# New method for finding CO2 concentration



## holocron (Mar 12, 2006)

I was browsing around APC and noticed a post about a better method of testing the CO2 ppm in a tank. The current known method is to follow the ph/kh relationship, but in some cases that method is thrown off (by adding peat or driftwood for example). So the person made a chart based on the difference between the ph reading of hte water in the tank vs. the ph reading after the water had been sitting out in the open air for 24 hours.
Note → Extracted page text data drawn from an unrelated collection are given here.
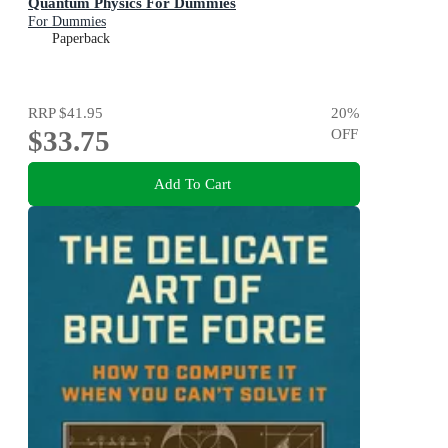
Quantum Physics For Dummies
For Dummies
Paperback
RRP
$41.95
20
%
$33.75
OFF
Add To Cart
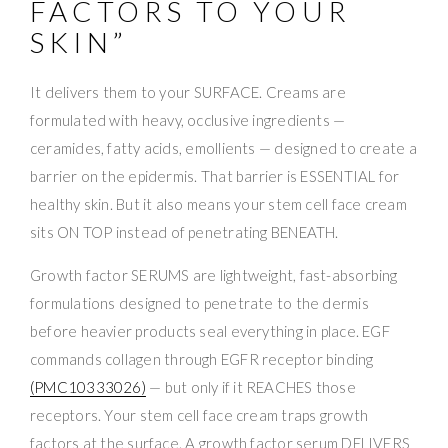
FACTORS TO YOUR
SKIN”
It delivers them to your SURFACE. Creams are
formulated with heavy, occlusive ingredients —
ceramides, fatty acids, emollients — designed to create a
barrier on the epidermis. That barrier is ESSENTIAL for
healthy skin. But it also means your stem cell face cream
sits ON TOP instead of penetrating BENEATH.
Growth factor SERUMS are lightweight, fast-absorbing
formulations designed to penetrate to the dermis
before heavier products seal everything in place. EGF
commands collagen through EGFR receptor binding
(PMC10333026)
— but only if it REACHES those
receptors. Your stem cell face cream traps growth
factors at the surface. A growth factor serum DELIVERS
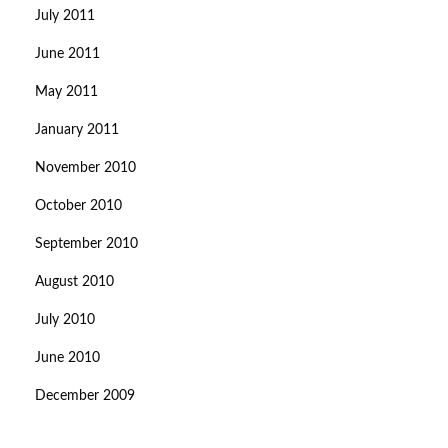
July 2011
June 2011
May 2011
January 2011
November 2010
October 2010
September 2010
August 2010
July 2010
June 2010
December 2009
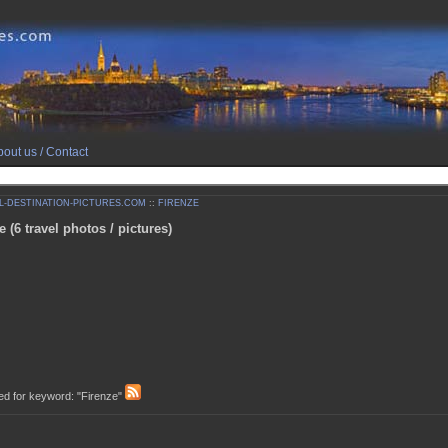
out us / Contact
-DESTINATION-PICTURES.COM
::
FIRENZE
e (6 travel photos / pictures)
d for keyword: "Firenze"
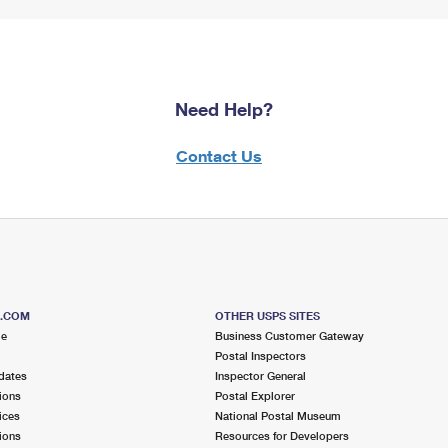
Need Help?
Contact Us
S.COM
OTHER USPS SITES
me
Business Customer Gateway
Postal Inspectors
dates
Inspector General
ions
Postal Explorer
ices
National Postal Museum
ions
Resources for Developers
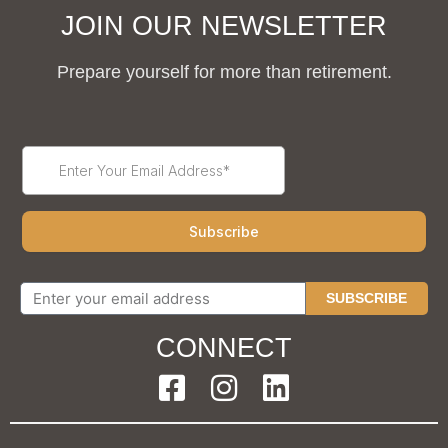
JOIN OUR NEWSLETTER
Prepare yourself for more than retirement.
SUBSCRIBE
CONNECT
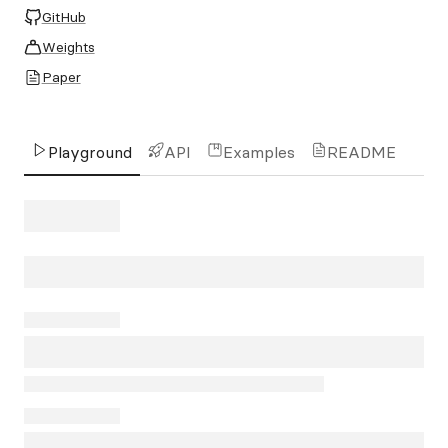
GitHub
Weights
Paper
Playground
API
Examples
README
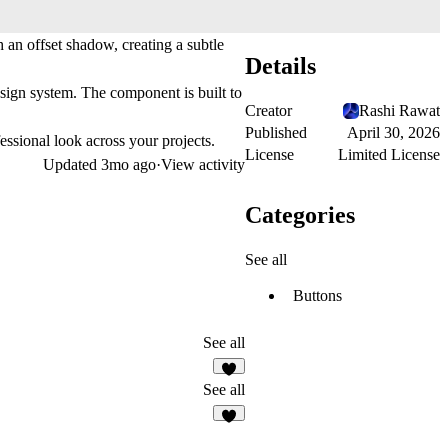
 an offset shadow, creating a subtle
Details
esign system. The component is built to
Creator
Rashi Rawat
Published
April 30, 2026
essional look across your projects.
License
Limited License
Updated
3mo ago
·
View activity
Categories
See all
Buttons
See all
5
See all
3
The change in PH would determine the co2 concentration.

here is the chart:
http://www.aquaticplantcentral.com/gallery/showimage.php?i=2920&c=3

The whole article:
http://www.aquaticplantcentral.com/...rtilizing/14281-another-co2-chart-to-try.html


----------



## Plant Crazy (Mar 24, 2006)

Thanks for forwarding that link holocron. It makes a lot of sense, since the pH change in the equilibrated aquarium water can only be due to the CO2 which has now degassed. Unfortunately as they say, the time this takes, is the only drawback. 

I have a pH monitor in my tank, which is left on 24h a day. My KH remains quite stable, so I look at my pH reading to get a ball park estimate of my CO2 concentration. I've found that pH 6.8 works out to be about 30-35 ppm CO2 in my tank. This is probably the quickest way to monitor CO2 (remembering that a stable KH is a prerequisite for this). In fact, the Dupla or Sera 'visual CO2 indicators' work under this premise.

Stan.


----------



## holocron (Mar 12, 2006)

No problem Stan,

Time is definitely the trade off there, but it at least confirmed that I had the proper amount of CO2 in my tank. I use a visual indicator and from time to time I question its accuracy (more like daily), but this second test confirmed that it was actually spot on.

-matt


----------



## aspen (Mar 25, 2006)

which co2 indicator do you use? 

i saw them in the stores and was wondering about them.

rick


----------



## Plant Crazy (Mar 24, 2006)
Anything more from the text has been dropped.